My Blog
I began my first blog in 1996 and finished it on the same
day. New to the internet – and weren’t we all at those early days – I was so
excited at actually getting something ‘out’ there I pressed publish before
recording the details I’d used for my username and password. I was into
networking, before I even knew what I was doing, wanting to reach out to others
and draw them into my world. Today, I can’t even remember what that first post,
doomed to wander forever in cyber space, was about. I suspect it was something
to do with social justice, or injustice, I thought the whole world needed to read
about. Fingers burnt, I satisfied myself for a while with early topic based chat rooms, lurking on the sidelines, hoping to be
invited in, however, apart from the ‘Hello, where are you from?’ I never could keep up with the posts as they ripped
down the page faster than my fingers could keep up.
A couple of years later I discovered webcams and ventured
forth once again, spending hours of (very expensive pay by the hour) internet
time trying to find someone out there who had a compatible program to help me
calibrate my cam. Success came from a gentleman from somewhere in the ether who
talked me patiently through the process until, at last, his image began to come
through – slow pixel by slow pixel – as I peered at the monitor trying to focus
on this wonder. As the image began to clear, I realised it wasn’t his face I
was looking – or even speaking to I suppose - my gaze fixed on his exposed penis before I
clicked the off button, Shocked. I felt violated by this dirty bugger who hid
behind a Good Samaritan image to get his thrills. I packed the webcam away and
satisfied my urge for wider contact with emails and the occasional chat room.
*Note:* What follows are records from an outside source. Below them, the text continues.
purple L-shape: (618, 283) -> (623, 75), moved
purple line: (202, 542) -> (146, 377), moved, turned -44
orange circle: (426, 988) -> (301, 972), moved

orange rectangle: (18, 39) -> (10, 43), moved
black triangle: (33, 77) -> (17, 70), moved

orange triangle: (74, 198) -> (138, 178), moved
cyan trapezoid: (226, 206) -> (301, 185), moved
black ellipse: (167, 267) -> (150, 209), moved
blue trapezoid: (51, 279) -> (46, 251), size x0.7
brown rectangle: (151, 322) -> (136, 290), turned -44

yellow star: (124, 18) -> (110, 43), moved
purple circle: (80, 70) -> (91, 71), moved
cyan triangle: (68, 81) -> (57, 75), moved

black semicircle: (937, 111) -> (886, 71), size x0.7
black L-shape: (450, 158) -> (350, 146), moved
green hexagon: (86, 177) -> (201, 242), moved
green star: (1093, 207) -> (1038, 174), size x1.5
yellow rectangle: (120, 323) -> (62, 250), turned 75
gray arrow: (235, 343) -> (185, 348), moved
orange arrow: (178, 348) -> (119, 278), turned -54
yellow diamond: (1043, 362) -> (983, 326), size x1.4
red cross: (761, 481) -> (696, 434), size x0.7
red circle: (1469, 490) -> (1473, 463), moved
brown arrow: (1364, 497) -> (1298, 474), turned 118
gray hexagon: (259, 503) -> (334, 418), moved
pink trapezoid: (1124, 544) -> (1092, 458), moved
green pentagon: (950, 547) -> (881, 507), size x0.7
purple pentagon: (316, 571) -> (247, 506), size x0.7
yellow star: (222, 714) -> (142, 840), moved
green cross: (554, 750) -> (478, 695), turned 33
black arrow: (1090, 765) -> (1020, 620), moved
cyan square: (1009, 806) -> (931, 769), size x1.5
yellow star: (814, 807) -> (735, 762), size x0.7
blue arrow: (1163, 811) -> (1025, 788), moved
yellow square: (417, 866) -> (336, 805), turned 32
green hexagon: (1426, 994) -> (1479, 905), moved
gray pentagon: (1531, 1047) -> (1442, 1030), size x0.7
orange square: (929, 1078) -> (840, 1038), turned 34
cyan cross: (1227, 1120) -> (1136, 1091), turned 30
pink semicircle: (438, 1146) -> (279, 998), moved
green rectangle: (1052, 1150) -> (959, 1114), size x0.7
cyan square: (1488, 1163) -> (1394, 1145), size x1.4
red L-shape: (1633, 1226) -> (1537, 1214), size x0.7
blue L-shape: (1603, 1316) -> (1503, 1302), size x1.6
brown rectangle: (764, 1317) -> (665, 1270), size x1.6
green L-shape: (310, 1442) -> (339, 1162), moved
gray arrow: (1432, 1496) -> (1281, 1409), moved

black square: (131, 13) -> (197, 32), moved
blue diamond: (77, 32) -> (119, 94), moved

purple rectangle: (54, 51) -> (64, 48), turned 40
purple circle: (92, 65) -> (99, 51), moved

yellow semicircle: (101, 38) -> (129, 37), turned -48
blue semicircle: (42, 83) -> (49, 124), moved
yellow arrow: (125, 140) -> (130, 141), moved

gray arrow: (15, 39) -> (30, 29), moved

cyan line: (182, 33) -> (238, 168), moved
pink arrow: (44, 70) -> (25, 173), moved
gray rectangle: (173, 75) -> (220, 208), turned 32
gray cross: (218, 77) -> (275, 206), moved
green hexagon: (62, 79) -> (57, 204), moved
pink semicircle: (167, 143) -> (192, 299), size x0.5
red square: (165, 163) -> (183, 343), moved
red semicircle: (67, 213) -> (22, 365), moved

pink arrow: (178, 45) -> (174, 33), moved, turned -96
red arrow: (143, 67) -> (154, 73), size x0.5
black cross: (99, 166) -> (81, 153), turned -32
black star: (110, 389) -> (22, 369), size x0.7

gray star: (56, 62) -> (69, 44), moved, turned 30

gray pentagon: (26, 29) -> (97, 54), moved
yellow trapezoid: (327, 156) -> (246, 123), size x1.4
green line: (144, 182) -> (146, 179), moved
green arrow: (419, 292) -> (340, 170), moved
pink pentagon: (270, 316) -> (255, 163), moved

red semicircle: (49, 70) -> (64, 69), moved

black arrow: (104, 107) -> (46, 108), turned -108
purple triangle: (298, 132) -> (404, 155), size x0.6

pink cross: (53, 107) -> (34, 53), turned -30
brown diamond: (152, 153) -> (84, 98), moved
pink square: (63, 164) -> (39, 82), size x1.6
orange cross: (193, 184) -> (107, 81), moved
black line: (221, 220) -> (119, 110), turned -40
We were in a new century before I made another foray into
blogging. I had a notebook for usernames and passwords by this stage and had
lost some of my gung ho attitude from the internet pioneering days. My blog was
initially about social justice issues, little opinion pieces I hoped to influence
others with. What I hadn’t been prepared for was the opposing opinions of
others and the vitriol with which they expressed this. Ouch! I had enough brains
to stay clear of politics and religion, but I hadn’t been prepared for loudly
expressed black and white attitudes of others slammed as expletives into my comment boxes in
bold capital letters. Never-the-less, I persevered, blogging about writing and
posting poems and aiming for followers of kindred spirit. That was better. The
ranters left me alone and I began to build a network I was comfortable being a
part of. I stayed with this blog until 2009, when my ISP began experimenting
and posts and comments disappeared or rearranged themselves, and I open my
Blogger pages.
Four years and several metamorphoses later, I am still with
Blogger, although I have reached another crossroads, wondering which direction
to take now. Over the past four years I have used the blog to participate in
challenges and report on others. I spent most of 2010 writing different forms
of poetry and showing the drafting process of this. I have created and
maintained competition pages for writers and poets, written articles on writing
and featured the writing of others, hosted author interviews and promoted other
writers and now I feel it’s time to re-focus and set a theme for the next year
(at least).
I’ve been thinking I’d like to focus more on older writers,
although I’m not sure exactly how I’ll do this yet. Older writers are against
the pump in many ways, often not beginning to write seriously until after retirement
from the paid workforce. Many older people have also experienced early school leaving
and lack confidence in showing their work to others, fearful of the misplaced
comma and muted by dangling modifiers. Others tend to suffer from ‘perfect
writing’ syndrome, beaten into their knuckles by third grade teachers intent on
producing writing clones at the expense of creativity. Survivors of this system
rigidly adhere to the sentence structure and punctuation of fifty years ago and
view present day style manuals with suspicion and trepidation. So many times,
in writing workshops I have run, I have heard, ‘Well, this is the way I was
taught,’ and I see in their faces the determination of those early teachers –
but I digress, I think – it’s what many of us older folk do...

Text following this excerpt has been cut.